Zipmex joined the list of crypto firms to have halted withdrawals for their customers, citing loan defaults of key business partners and unfavorable market conditions. The exchange had large exposures to both Babel Finance and Celsius, but its CEO has stated that it will write off its $5 million exposure to Celsius.
Regulating crypto’s jagged terrain
The Bank of Central African States has urged member countries to create a uniform digital currency for the region. The creation of a collective CBDC for the region is thought to improve financial inclusion and modernize payment systems, but the financial regulator remains opposed to Bitcoin as legal tender.

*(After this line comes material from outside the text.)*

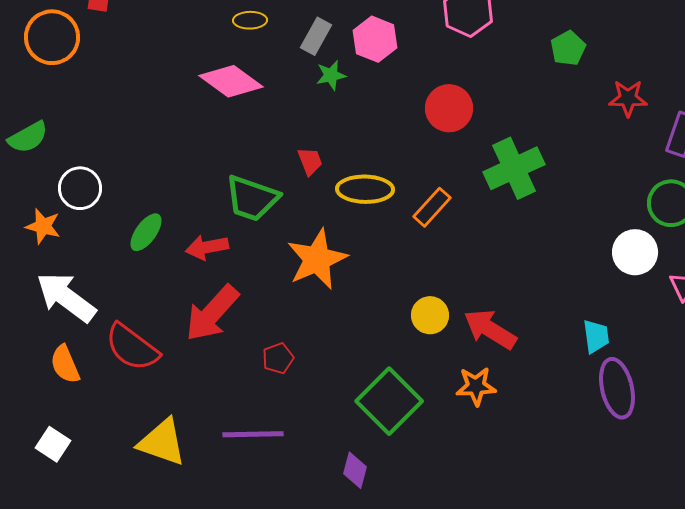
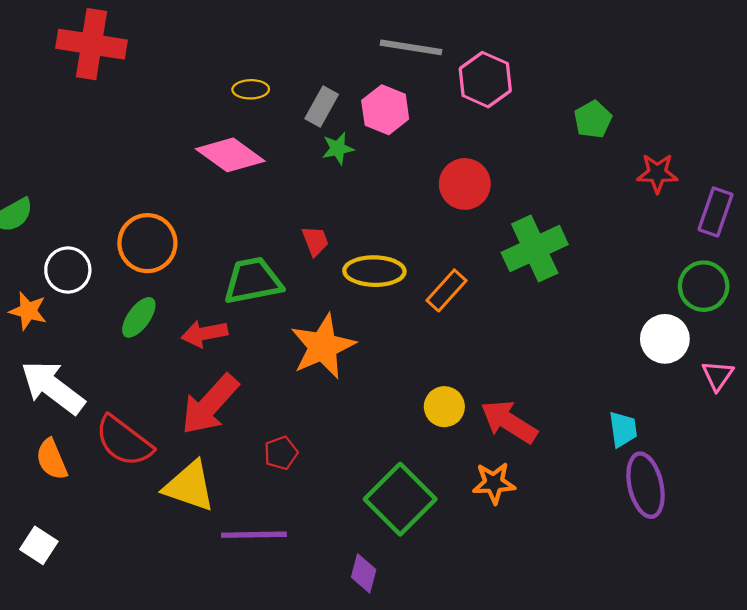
orange circle: (52, 37) -> (147, 243), moved
green trapezoid: (252, 198) -> (253, 281), turned 150
yellow triangle: (162, 442) -> (189, 486), moved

In the U.K., the new Treasury Minister has proposed a new wave of regulations for stablecoins. The bill faces a stern test in the House of Lords and the House of Parliament.
The U.S. Securities and Exchange Commission (SEC) was blasted by Senator Tom Emmer for operating outside its jurisdiction in an attempt to regulate the crypto industry. Emmer accused the Commission of carrying out industry sweeps and carrying out “extrajudicial requests” that are not under the purview of the body.